I certainly wouldn’t want to get into anything deep, but I would probably tell him to buck his ideas up and spoil the girl a bit.
As I said, he would most likely ignore me, but he certainly wouldn’t take any offence.

M0nica Mon 25-Jul-22 20:20:34

I can disccuss anything with DS, but I have always chosen never to discuss his personal relationships. It has always struck me as an intimacy too far and a subject that should not be discussed between parent and child, unless brought up by the person, considered to need help - and even then, I would be very wary of encouraging them, possibly at a time when they are very upset, because they might talk about things that with retrospect they wished they hadn't. Better to direct them to a Counsellor.
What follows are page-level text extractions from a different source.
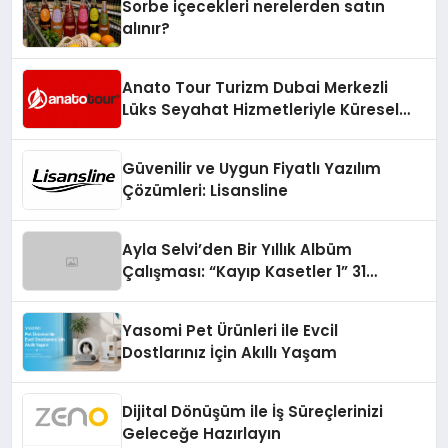
Sorbe içecekleri nerelerden satın
alınır?
Anato Tour Turizm Dubai Merkezli
Lüks Seyahat Hizmetleriyle Küresel
Turizmde Öne Çıkıyor
Güvenilir ve Uygun Fiyatlı Yazılım
Çözümleri: Lisansline
Ayla Selvi’den Bir Yıllık Albüm
Çalışması: “Kayıp Kasetler 1” 31
Temmuz’da Çıktı
Yasomi Pet Ürünleri ile Evcil
Dostlarınız İçin Akıllı Yaşam
Dijital Dönüşüm ile İş Süreçlerinizi
Geleceğe Hazırlayın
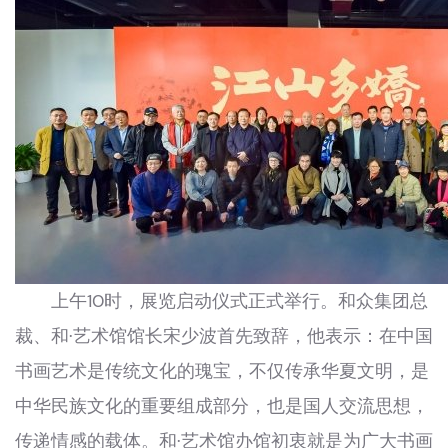
上午10时，展览启动仪式正式举行。和众集团总
裁、和·艺术馆馆长宋少波首先致辞，他表示：在中国
书画艺术是传统文化的瑰宝，不仅传承华夏文明，是
中华民族文化的重要组成部分，也是国人交流思想，
传递情感的载体。和·艺术馆办馆初衷就是为广大书画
Sara1954 Mon 25-Jul-22 20:06:54

I probably would, but we have the sort of relationship where we say things to each other without taking the slightest offence.
Obviously he wouldn’t take any notice of me, but it wouldn’t stop me trying.

Pammie1 Mon 25-Jul-22 20:04:35

You would be stepping into a minefield. It must be difficult for you, having seen his first marriage break up, but best to stay out of it.
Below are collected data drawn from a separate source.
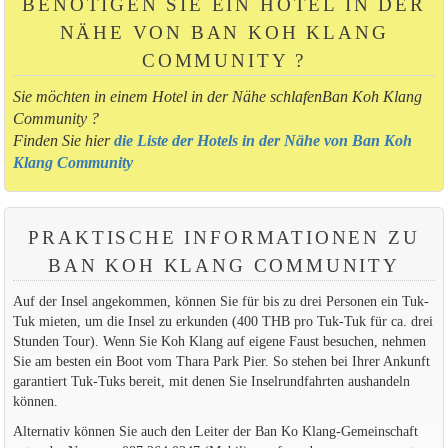
BENÖTIGEN SIE EIN HOTEL IN DER
NÄHE VON BAN KOH KLANG
COMMUNITY ?
Sie möchten in einem Hotel in der Nähe schlafenBan Koh Klang
Community ?
Finden Sie hier
die Liste der Hotels in der Nähe von Ban Koh
Klang Community
PRAKTISCHE INFORMATIONEN ZU
BAN KOH KLANG COMMUNITY
Auf der Insel angekommen, können Sie für bis zu drei Personen ein Tuk-
Tuk mieten, um die Insel zu erkunden (400 THB pro Tuk-Tuk für ca. drei
Stunden Tour). Wenn Sie Koh Klang auf eigene Faust besuchen, nehmen
Sie am besten ein Boot vom Thara Park Pier. So stehen bei Ihrer Ankunft
garantiert Tuk-Tuks bereit, mit denen Sie Inselrundfahrten aushandeln
können.
Alternativ können Sie auch den Leiter der Ban Ko Klang-Gemeinschaft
M0nica Mon 25-Jul-22 20:04:00

He is a big boy now. Cut the apron strings and the umbilical cord and let him lead his life as he will. If he messes it up, then tough, he has to learn from the experience, or perhaps not.
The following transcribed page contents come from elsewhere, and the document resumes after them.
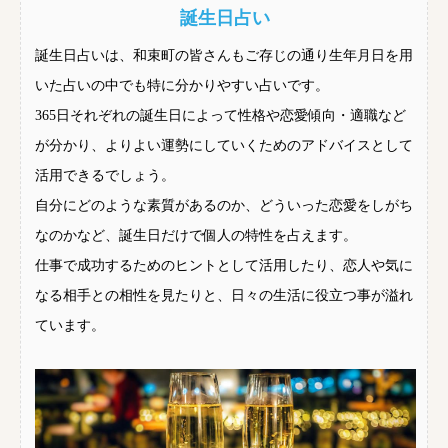
誕生日占い
誕生日占いは、和束町の皆さんもご存じの通り生年月日を用
いた占いの中でも特に分かりやすい占いです。
365日それぞれの誕生日によって性格や恋愛傾向・適職など
が分かり、よりよい運勢にしていくためのアドバイスとして
活用できるでしょう。
自分にどのような素質があるのか、どういった恋愛をしがち
なのかなど、誕生日だけで個人の特性を占えます。
仕事で成功するためのヒントとして活用したり、恋人や気に
なる相手との相性を見たりと、日々の生活に役立つ事が溢れ
ています。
Anything you do or say will only make a bad situation worse.

Summerlove Mon 25-Jul-22 20:01:10

Stay so far out of it.

Your instincts are kind - but neither of them will thank you for interfering.

Urmstongran Mon 25-Jul-22 19:59:07

Stay out of it.

Madgran77 Mon 25-Jul-22 19:55:55

Don't say anything. Get to know her, be friendly, suggest a coffee together. Normal things to do to make someone welcome. Make yourself available and wait. |If she or he wants to talk they will.

But it is their relationship

rosie1959 Mon 25-Jul-22 19:54:34

Definitely leave them to it

Oopsadaisy1 Mon 25-Jul-22 19:54:21

Don’t say anything, he is 30 and he has to be responsible for his relationships. Please don’t make any suggestions to ‘help’ him.

Greg37 Mon 25-Jul-22 19:52:50

My 30 something son was divorced after 3 years of marriage because his wife had an affair. He is now in a new relationship with a lovely girl but I'm scared it will all go wrong again. I know he loves her but I'm afraid that he's not working hard enough on their relationship. He doesn't treat her or take her out very often. I've tried to suggest things but he says she's ok with things. Recently they seem to spend more time with separate friends. I'm worried that she might leave him if he doesn't value her more. What should I do- ask if things are ok or leave them to it?